#### [Task prompt]
Across the listing that follows, establish how many lines contain the string "περίπτωση" and provide that number by itself.

#### [Material for the task]
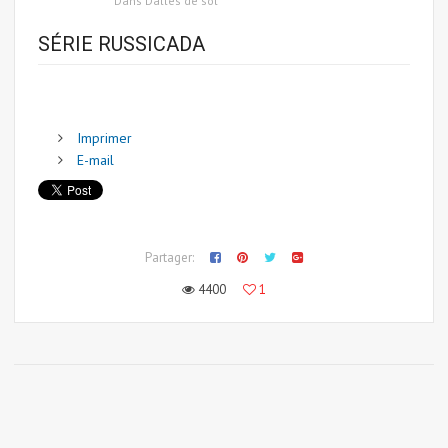
Dans
Dalles de sol
SÉRIE RUSSICADA
Imprimer
E-mail
Partager:
4400
1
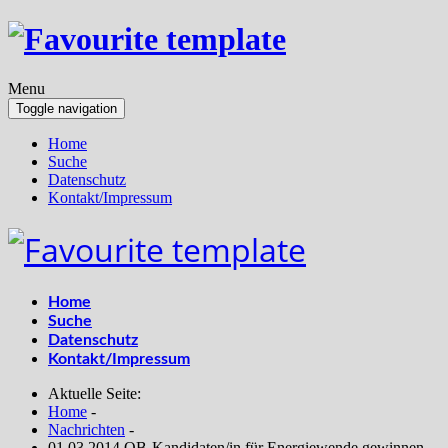
Menu
Toggle navigation
Home
Suche
Datenschutz
Kontakt/Impressum
Home
Suche
Datenschutz
Kontakt/Impressum
Aktuelle Seite:
Home
-
Nachrichten
-
01.03.2014 OB-Kandidaten/in für Energiewende gewinnen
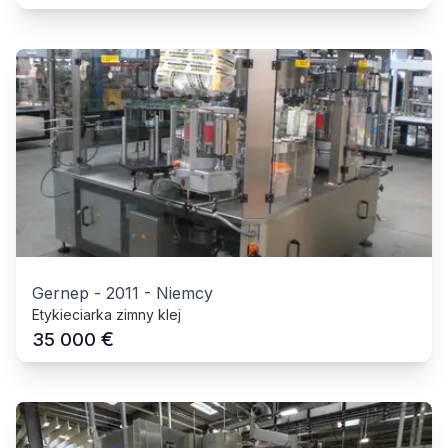
Gernep
-
2011
-
Niemcy
Etykieciarka zimny klej
€
35 000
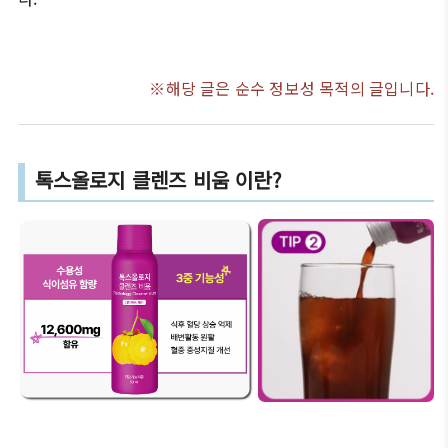
※해당 글은 순수 정보성 목적의 글입니다.
톡스올로지 클렌즈 비움 이란?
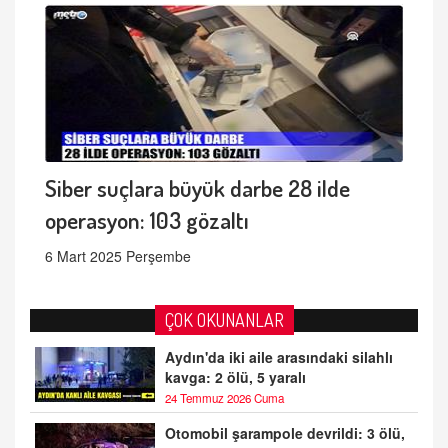
Siber suçlara büyük darbe 28 ilde
operasyon: 103 gözaltı
6 Mart 2025 Perşembe
ÇOK OKUNANLAR
Aydın'da iki aile arasındaki silahlı
kavga: 2 ölü, 5 yaralı
24 Temmuz 2026 Cuma
Otomobil şarampole devrildi: 3 ölü,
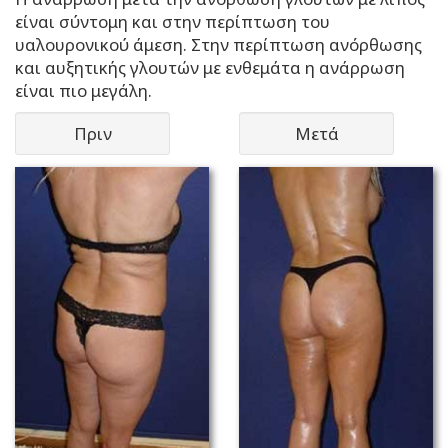
είναι σύντομη και στην περίπτωση του
υαλουρονικού άμεση. Στην περίπτωση ανόρθωσης
και αυξητικής γλουτών με ενθεμάτα η ανάρρωση
είναι πιο μεγάλη.
Πριν
Μετά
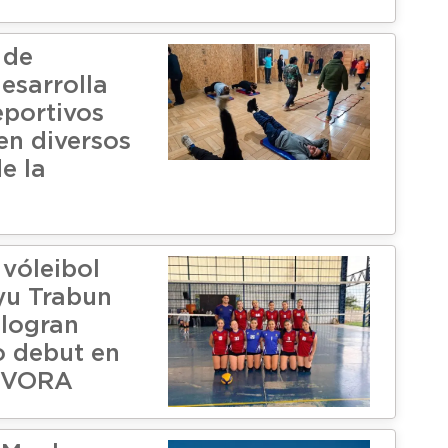
 de
esarrolla
eportivos
en diversos
e la
 vóleibol
yu Trabun
 logran
 debut en
ASVORA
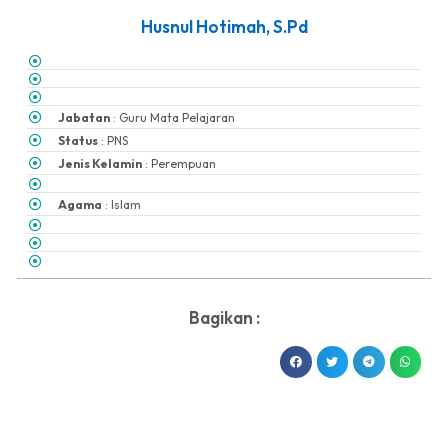
Husnul Hotimah, S.Pd
Jabatan
: Guru Mata Pelajaran
Status
: PNS
Jenis Kelamin
: Perempuan
Agama
: Islam
Bagikan :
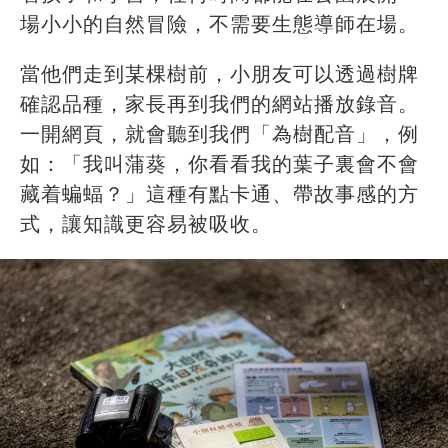
場小小的自然冒險，不需要生態導師在場。
當他們走到某棵樹前，小朋友可以透過樹牌
確認品種，家長再到我們的網站播放錄音。
一開網頁，就會聽到我們「為樹配音」，例
如：「我叫蒲葵，你看看我的葉子裏會不會
藏着蝙蝠？」這種有點卡通、帶故事感的方
式，讓知識更容易被吸收。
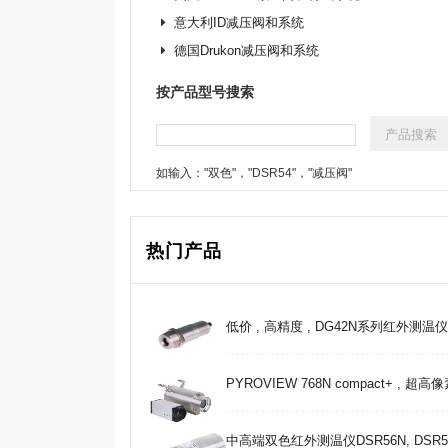
意大利ID减压阀和系统
德国Drukon减压阀和系统
按产品型号搜索
如输入："双色"，"DSR54"，"减压阀"
热门产品
低价 , 高精度 , DG42N系列红外测温仪 , 25
PYROVIEW 768N compact+ , 超
中高端双色红外测温仪DSR56N, DSR5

#### [Response to this task]
2